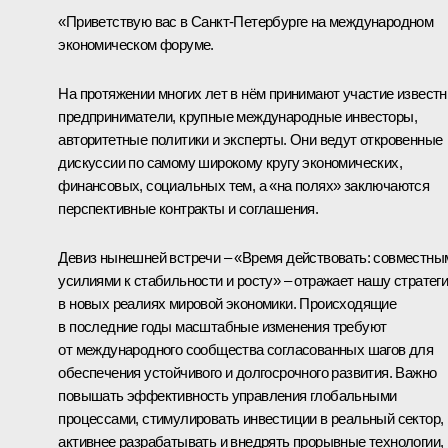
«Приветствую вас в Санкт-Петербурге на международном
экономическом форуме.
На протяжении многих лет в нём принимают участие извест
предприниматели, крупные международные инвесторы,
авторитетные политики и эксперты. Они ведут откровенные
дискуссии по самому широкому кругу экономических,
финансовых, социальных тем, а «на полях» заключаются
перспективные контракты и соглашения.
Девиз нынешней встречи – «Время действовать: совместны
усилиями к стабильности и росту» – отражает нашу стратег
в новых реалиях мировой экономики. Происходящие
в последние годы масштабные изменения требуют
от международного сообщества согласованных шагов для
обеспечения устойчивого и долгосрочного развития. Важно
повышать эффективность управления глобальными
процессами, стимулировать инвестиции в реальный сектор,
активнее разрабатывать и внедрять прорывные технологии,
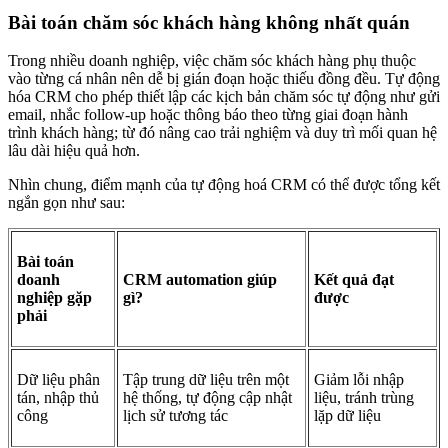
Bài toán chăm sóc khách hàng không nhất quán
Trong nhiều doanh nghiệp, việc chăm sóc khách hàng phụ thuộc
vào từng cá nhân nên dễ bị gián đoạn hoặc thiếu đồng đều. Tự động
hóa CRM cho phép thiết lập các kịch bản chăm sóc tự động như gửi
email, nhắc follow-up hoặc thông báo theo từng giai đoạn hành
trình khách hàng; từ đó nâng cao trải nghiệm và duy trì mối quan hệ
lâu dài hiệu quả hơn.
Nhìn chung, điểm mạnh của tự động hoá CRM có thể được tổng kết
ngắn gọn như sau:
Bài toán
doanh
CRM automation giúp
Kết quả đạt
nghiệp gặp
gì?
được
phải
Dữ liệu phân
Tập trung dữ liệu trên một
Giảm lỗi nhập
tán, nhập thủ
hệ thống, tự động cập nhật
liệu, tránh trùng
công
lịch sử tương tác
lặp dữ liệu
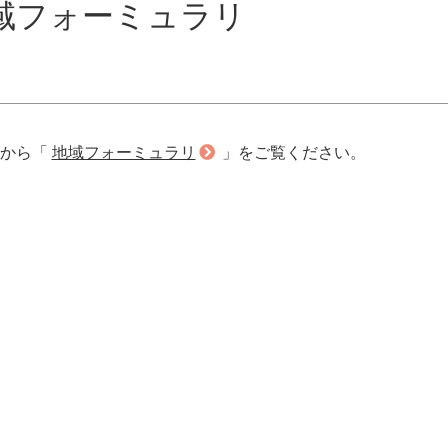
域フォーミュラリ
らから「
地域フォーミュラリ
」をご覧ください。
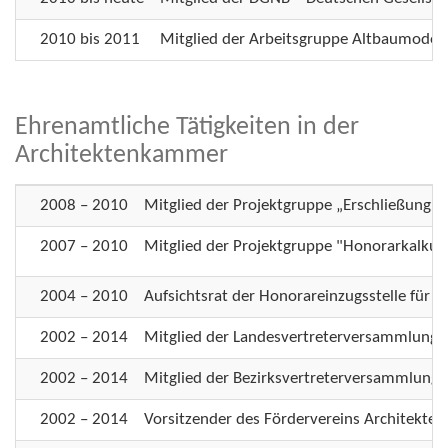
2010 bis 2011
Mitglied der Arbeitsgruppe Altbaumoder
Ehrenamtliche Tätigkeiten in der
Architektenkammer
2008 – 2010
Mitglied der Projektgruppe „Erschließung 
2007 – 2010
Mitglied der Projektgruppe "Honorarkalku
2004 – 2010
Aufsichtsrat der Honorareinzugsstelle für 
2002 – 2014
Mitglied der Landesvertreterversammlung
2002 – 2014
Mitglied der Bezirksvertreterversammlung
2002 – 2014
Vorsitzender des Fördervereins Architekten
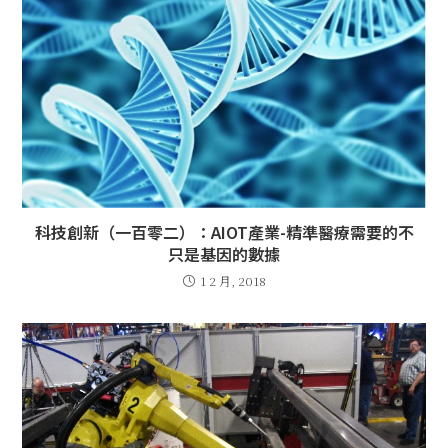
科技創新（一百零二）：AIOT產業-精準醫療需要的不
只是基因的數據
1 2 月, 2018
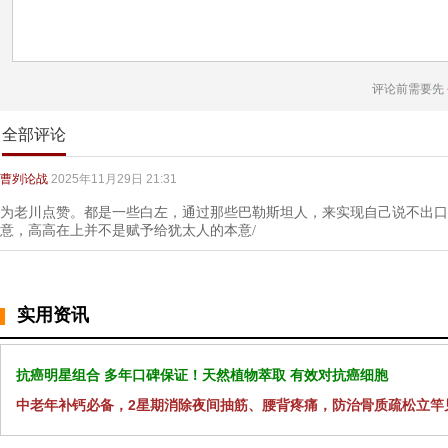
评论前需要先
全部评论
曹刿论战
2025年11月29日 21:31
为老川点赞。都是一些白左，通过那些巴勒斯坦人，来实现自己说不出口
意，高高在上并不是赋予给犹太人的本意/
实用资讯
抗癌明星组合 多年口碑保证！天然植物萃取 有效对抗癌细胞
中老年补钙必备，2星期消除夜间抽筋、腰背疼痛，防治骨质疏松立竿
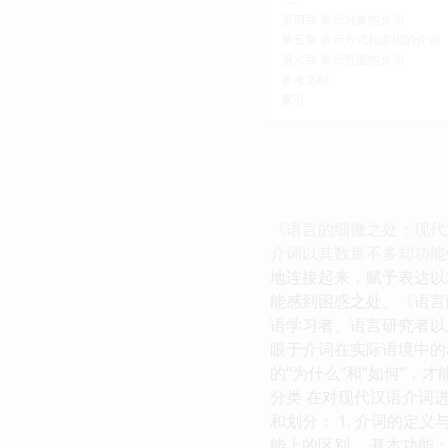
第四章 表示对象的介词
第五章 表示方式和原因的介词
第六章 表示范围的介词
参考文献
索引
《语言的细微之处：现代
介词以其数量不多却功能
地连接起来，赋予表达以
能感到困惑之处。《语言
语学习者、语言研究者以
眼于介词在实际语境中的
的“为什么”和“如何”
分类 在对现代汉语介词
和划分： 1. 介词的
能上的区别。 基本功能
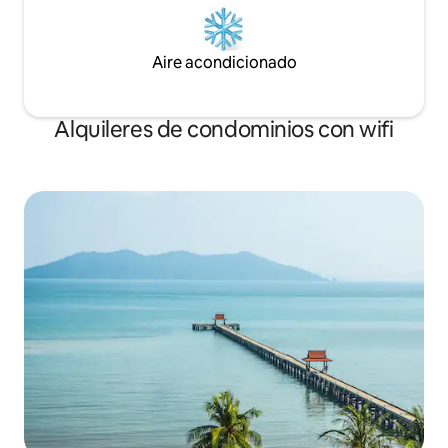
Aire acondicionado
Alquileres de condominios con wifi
════════
▸ Goal of the exercise:
In the copy, include all records verbatim but no images.

▸ Output of the exercise:
«Приветствую вас в Санкт-Петербурге на международном
экономическом форуме.
На протяжении многих лет в нём принимают участие извест
предприниматели, крупные международные инвесторы,
авторитетные политики и эксперты. Они ведут откровенные
дискуссии по самому широкому кругу экономических,
финансовых, социальных тем, а «на полях» заключаются
перспективные контракты и соглашения.
Девиз нынешней встречи – «Время действовать: совместны
усилиями к стабильности и росту» – отражает нашу стратег
в новых реалиях мировой экономики. Происходящие
в последние годы масштабные изменения требуют
от международного сообщества согласованных шагов для
обеспечения устойчивого и долгосрочного развития. Важно
повышать эффективность управления глобальными
процессами, стимулировать инвестиции в реальный сектор,
активнее разрабатывать и внедрять прорывные технологии,
Bài toán chăm sóc khách hàng không nhất quán
Trong nhiều doanh nghiệp, việc chăm sóc khách hàng phụ thuộc
vào từng cá nhân nên dễ bị gián đoạn hoặc thiếu đồng đều. Tự động
hóa CRM cho phép thiết lập các kịch bản chăm sóc tự động như gửi
email, nhắc follow-up hoặc thông báo theo từng giai đoạn hành
trình khách hàng; từ đó nâng cao trải nghiệm và duy trì mối quan hệ
lâu dài hiệu quả hơn.
Nhìn chung, điểm mạnh của tự động hoá CRM có thể được tổng kết
ngắn gọn như sau:
Bài toán
doanh
CRM automation giúp
Kết quả đạt
nghiệp gặp
gì?
được
phải
Dữ liệu phân
Tập trung dữ liệu trên một
Giảm lỗi nhập
tán, nhập thủ
hệ thống, tự động cập nhật
liệu, tránh trùng
công
lịch sử tương tác
lặp dữ liệu
域フォーミュラリ
らから「
地域フォーミュラリ
」をご覧ください。
2010 bis 2011
Mitglied der Arbeitsgruppe Altbaumoder
Ehrenamtliche Tätigkeiten in der
Architektenkammer
2008 – 2010
Mitglied der Projektgruppe „Erschließung 
2007 – 2010
Mitglied der Projektgruppe "Honorarkalku
2004 – 2010
Aufsichtsrat der Honorareinzugsstelle für 
2002 – 2014
Mitglied der Landesvertreterversammlung
2002 – 2014
Mitglied der Bezirksvertreterversammlung
2002 – 2014
Vorsitzender des Fördervereins Architekten
科技創新（一百零二）：AIOT產業-精準醫療需要的不
只是基因的數據
1 2 月, 2018
评论前需要先
全部评论
曹刿论战
2025年11月29日 21:31
为老川点赞。都是一些白左，通过那些巴勒斯坦人，来实现自己说不出口
意，高高在上并不是赋予给犹太人的本意/
实用资讯
抗癌明星组合 多年口碑保证！天然植物萃取 有效对抗癌细胞
中老年补钙必备，2星期消除夜间抽筋、腰背疼痛，防治骨质疏松立竿
第四章 表示对象的介词
第五章 表示方式和原因的介词
第六章 表示范围的介词
参考文献
索引
《语言的细微之处：现代
介词以其数量不多却功能
地连接起来，赋予表达以
能感到困惑之处。《语言
语学习者、语言研究者以
眼于介词在实际语境中的
的“为什么”和“如何”
分类 在对现代汉语介词
和划分： 1. 介词的
能上的区别。 基本功能
Aire acondicionado
Alquileres de condominios con wifi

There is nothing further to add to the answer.